As America’s road planners struggle to find the cash to mend a crumbling highway system, many are beginning to see a solution in a little black box that fits neatly by the dashboard of your car.

The devices, which track every mile a motorist drives and transmit that information to bureaucrats, are at the center of a controversial attempt in Washington and state planning offices to overhaul the outdated system for funding America’s major roads.

The usually dull arena of highway planning has suddenly spawned intense debate and colorful alliances. Libertarians have joined environmental groups in lobbying to allow government to use the little boxes to keep track of the miles you drive, and possibly where you drive them — then use the information to draw up a tax bill.

The tea party is aghast. The American Civil Liberties Union is deeply concerned, too, raising a variety of privacy issues.

And while Congress can’t agree on whether to proceed, several states are not waiting. They are exploring how, over the next decade, they can move to a system in which drivers pay per mile of road they roll over. Thousands of motorists have already taken the black boxes, some of which have GPS monitoring, for a test drive.

“This really is a must for our nation. It is not a matter of something we might choose to do,” said Hasan Ikhrata, executive director of the Southern California Assn. of Governments, which is planning for the state to start tracking miles driven by every California motorist by 2025. “There is going to be a change in how we pay these taxes. The technology is there to do it.”

The push comes as the country’s Highway Trust Fund, financed with taxes Americans pay at the gas pump, is broke. Americans don’t buy as much gas as they used to. Cars get many more miles to the gallon. The federal tax itself, 18.4 cents per gallon, hasn’t gone up in 20 years. Politicians are loath to raise the tax even one penny when gas prices are high.

“The gas tax is just not sustainable,” said Lee Munnich, a transportation policy expert at the University of Minnesota. His state recently put tracking devices on 500 cars to test out a pay-by-mile system. “This works out as the most logical alternative over the long term,” he said.

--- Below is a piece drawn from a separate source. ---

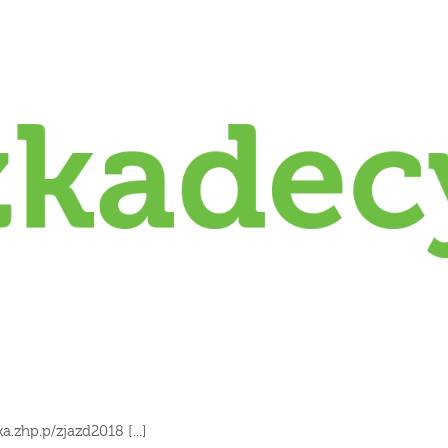
.zhp.p/zjazd2018 [...]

Wonks call it a mileage-based user fee. It is no surprise that the idea appeals to urban liberals, as the taxes could be rigged to change driving patterns in ways that could help reduce congestion and greenhouse gases, for example. California planners are looking to the system as they devise strategies to meet the goals laid out in the state’s ambitious global warming laws. But Rep. Bill Shuster (R-Pa.), chairman of the House Transportation Committee, has said he, too, sees it as the most viable long-term alternative. The free marketeers at the Reason Foundation are also fond of having drivers pay per mile.

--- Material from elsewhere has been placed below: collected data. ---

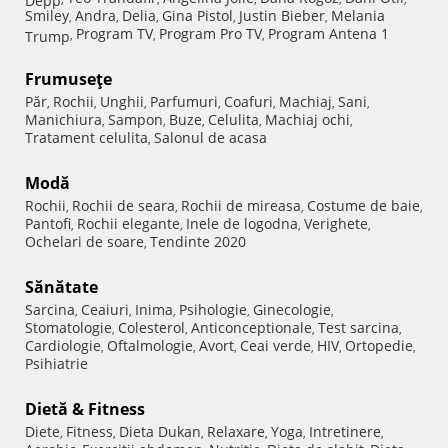
Smiley
Andra
Delia
Gina Pistol
Justin Bieber
Melania
,
,
,
,
,
Program TV
Program Pro TV
Program Antena 1
Trump
,
,
,
Frumuseţe
Păr
Rochii
Unghii
Parfumuri
Coafuri
Machiaj
Sani
,
,
,
,
,
,
,
Manichiura
Sampon
Buze
Celulita
Machiaj ochi
,
,
,
,
,
Tratament celulita
Salonul de acasa
,
Modă
Rochii
Rochii de seara
Rochii de mireasa
Costume de baie
,
,
,
,
Pantofi
Rochii elegante
Inele de logodna
Verighete
,
,
,
,
Ochelari de soare
Tendinte 2020
,
Sănătate
Sarcina
Ceaiuri
Inima
Psihologie
Ginecologie
,
,
,
,
,
Stomatologie
Colesterol
Anticonceptionale
Test sarcina
,
,
,
,
Cardiologie
Oftalmologie
Avort
Ceai verde
HIV
Ortopedie
,
,
,
,
,
,
Psihiatrie
Dietă & Fitness
Diete
Fitness
Dieta Dukan
Relaxare
Yoga
Intretinere
,
,
,
,
,
,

“This is not just a tax going into a black hole,” said Adrian Moore, vice president of policy at Reason. “People are paying more directly into what they are getting.”

The movement is also bolstered by two former U.S. Transportation secretaries, who in a 2011 report urged Congress to move in the pay-per-mile direction.

The U.S. Senate approved a $90-million pilot project last year that would have involved about 10,000 cars. But the House leadership killed the proposal, acting on concerns of rural lawmakers representing constituents whose daily lives often involve logging lots of miles to get to work or into town.

Several states and cities are nonetheless moving ahead on their own. The most eager is Oregon, which is enlisting 5,000 drivers in the country’s biggest experiment. Those drivers will soon pay the mileage fees instead of gas taxes to the state. Nevada has already completed a pilot. New York City is looking into one. Illinois is trying it on a limited basis with trucks. And the I-95 Coalition, which includes 17 state transportation departments along the Eastern Seaboard (including Maryland, Pennsylvania, Virginia and Florida), is studying how they could go about implementing the change.

The concept is not a universal hit.

In Nevada, where about 50 volunteers’ cars were equipped with the devices not long ago, drivers were uneasy about the government being able to monitor their every move.

“Concerns about Big Brother and those sorts of things were a major problem,” said Alauddin Khan, who directs strategic and performance management at the Nevada Department of Transportation. “It was not something people wanted.”

As the trial got underway, the ACLU of Nevada warned on its website: “It would be fairly easy to turn these devices into full-fledged tracking devices…. There is no need to build an enormous, unwieldy technological infrastructure that will inevitably be expanded to keep records of individuals’ everyday comings and goings.”

Nevada is among several states now scrambling to find affordable technology that would allow the state to keep track of how many miles a car is being driven, but not exactly where and at what time. If you can do that, Khan said, the public gets more comfortable.

The hunt for that technology has led some state agencies to a small California startup called True Mileage. The firm was not originally in the business of helping states tax drivers. It was seeking to break into an emerging market in auto insurance, in which drivers would pay based on their mileage. But the devices it is testing appeal to highway planners because they don’t use GPS and deliver a limited amount of information, uploaded periodically by modem.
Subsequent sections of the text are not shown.